§ INFORMATION PROVIDED:
------------------------------------
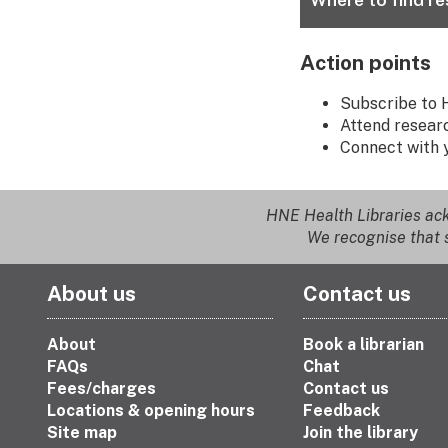
Action points
Subscribe to 
Attend researc
Connect with 
HNE Health Libraries ack
We recognise that s
About us
Contact us
About
Book a librarian
FAQs
Chat
Fees/charges
Contact us
Locations & opening hours
Feedback
Site map
Join the library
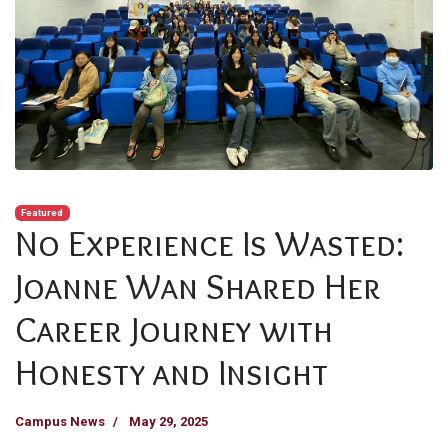
Featured
No Experience Is Wasted:
Joanne Wan Shared Her
Career Journey with
Honesty and Insight
Campus News
May 29, 2025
------------------------------------
§ WHAT YOU SHOULD DO: Reproduce the entries above exactly. Do not include the images.

§ RESULT:
Action points
Subscribe to 
Attend researc
Connect with 
HNE Health Libraries ack
We recognise that s
About us
Contact us
About
Book a librarian
FAQs
Chat
Fees/charges
Contact us
Locations & opening hours
Feedback
Site map
Join the library
Featured
No Experience Is Wasted:
Joanne Wan Shared Her
Career Journey with
Honesty and Insight
Campus News
May 29, 2025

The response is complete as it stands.